Nachdem sie nun in einer Messehalle bei Paris einen Teil ihres Programms enthüllte, sind die Franzosen nicht viel klüger. Royals „Präsidentschaftspakt“ gleicht einem Gemischtwarenladen, in dem jeder bedient wird. Mit zahlreichen Versprechungen streichelt die Kandidatin die Seele ihrer Partei – etwa mit der Anhebung des Mindestlohns und dem Bau von Sozialwohnungen. Das bürgerliche Lager darf sich hingegen von ihrer Forderung nach harten Strafen für gewalttätige Jugendliche angesprochen fühlen. Und mit detaillierten Vorschlägen für einen besseren Schulunterricht beweist Royal immerhin, dass sie den Französinnen und Franzosen bei den basisdemokratischen Debatten der vergangenen Wochen und Monate genau zugehört hat.

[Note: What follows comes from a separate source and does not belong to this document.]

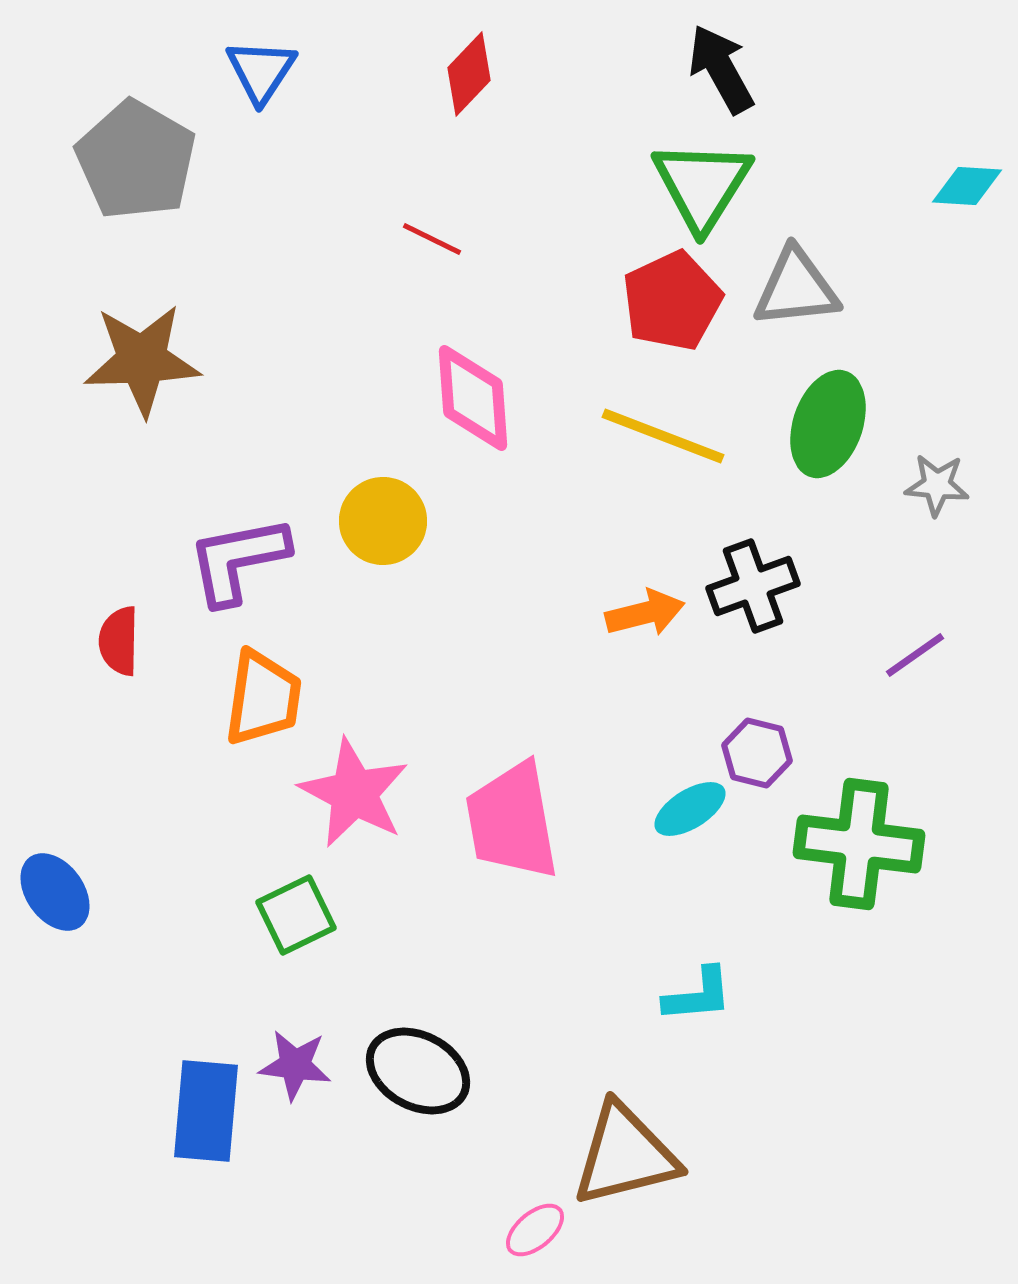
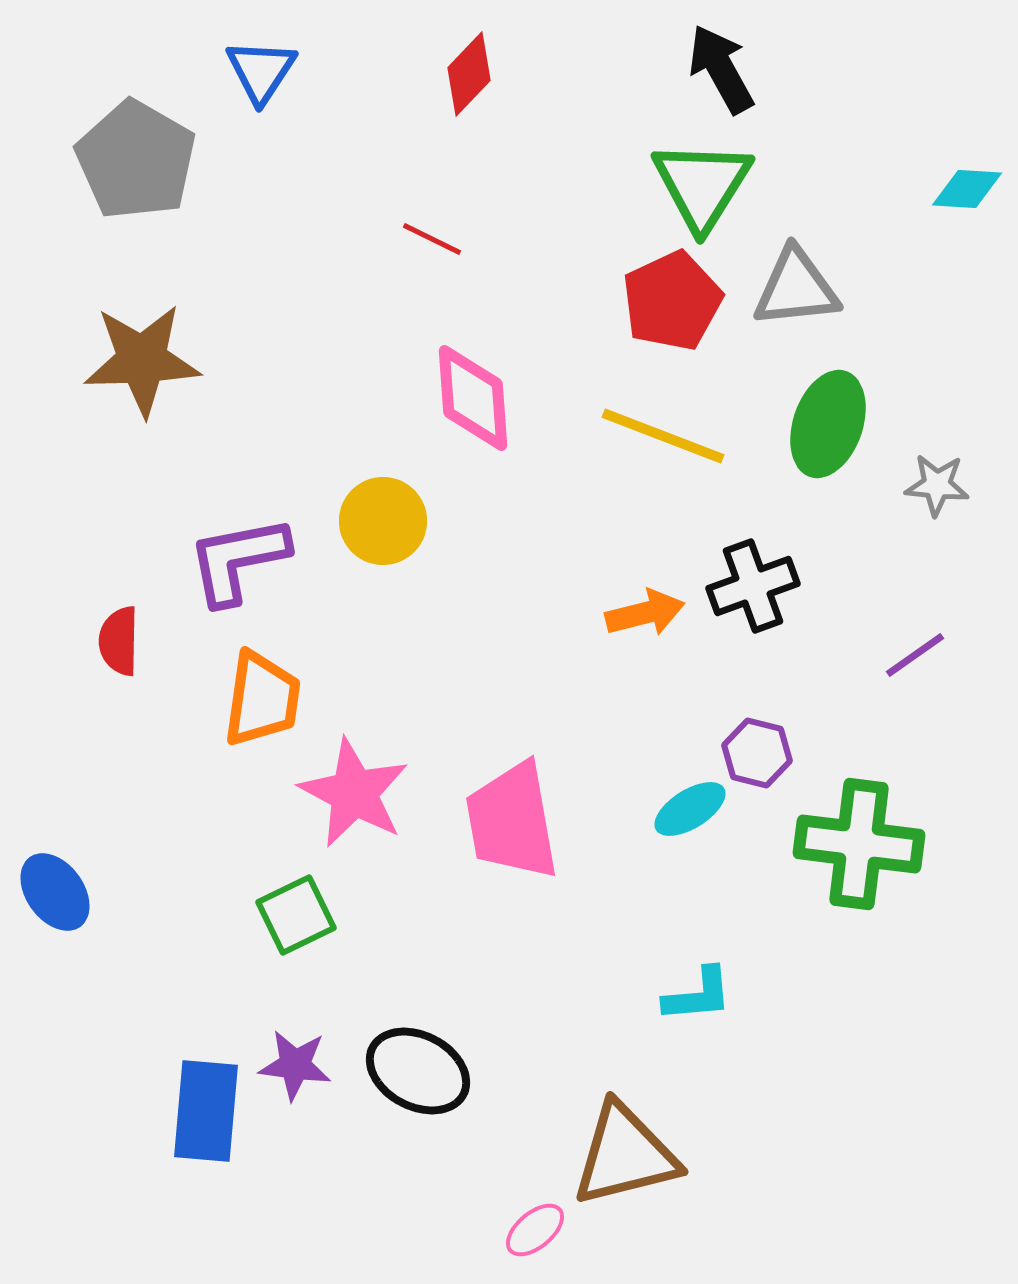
cyan diamond: moved 3 px down
orange trapezoid: moved 1 px left, 1 px down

Royals Programm mag auf den ersten Blick unorthodox wirken – gerade richtig für ein Land wie Frankreich, dessen politische Klasse seit Jahren wie erstarrt wirkt. Doch auf den zweiten Blick ist nicht zu übersehen, dass auch viel Inszenierung dabei ist. Ganz bewusst hat sie sich am Sonntag bei der Vorstellung ihrer Pläne in die Tradition ihres politischen Ziehvaters François Mitterrand gestellt. Mitterrand war vor über einem Vierteljahrhundert mit 110 Vorschlägen vor die Wähler getreten – und wurde anschließend Präsident.

Ségolène Royals Wahlkampf-Schnitzer haben die Kandidatin der Sozialisten in den Umfragen zurückgeworfen. Dennoch ist das Rennen mit Innenminister Nicolas Sarkozy keineswegs gelaufen. Royals stärkster Trumpf bleibt – den Unklarheiten in ihrem Programm zum Trotz – ihre Bürgernähe. Sarkozy, der am heutigen Montag in Berlin von Angela Merkel empfangen wird, hat von Royal gelernt. Inzwischen nimmt er für sich in Anspruch, der wahre Fürsprecher der Franzosen zu sein. Der Amtsbonus des Innenministers ist für ihn dabei kein Vorteil, denn die Pariser Polit-Elite gilt den Franzosen zunehmend als suspekt. Bis zur Entscheidung über das Präsidentenamt gilt: Es gewinnt, wer sich einfach gibt – aber nicht simpel ist.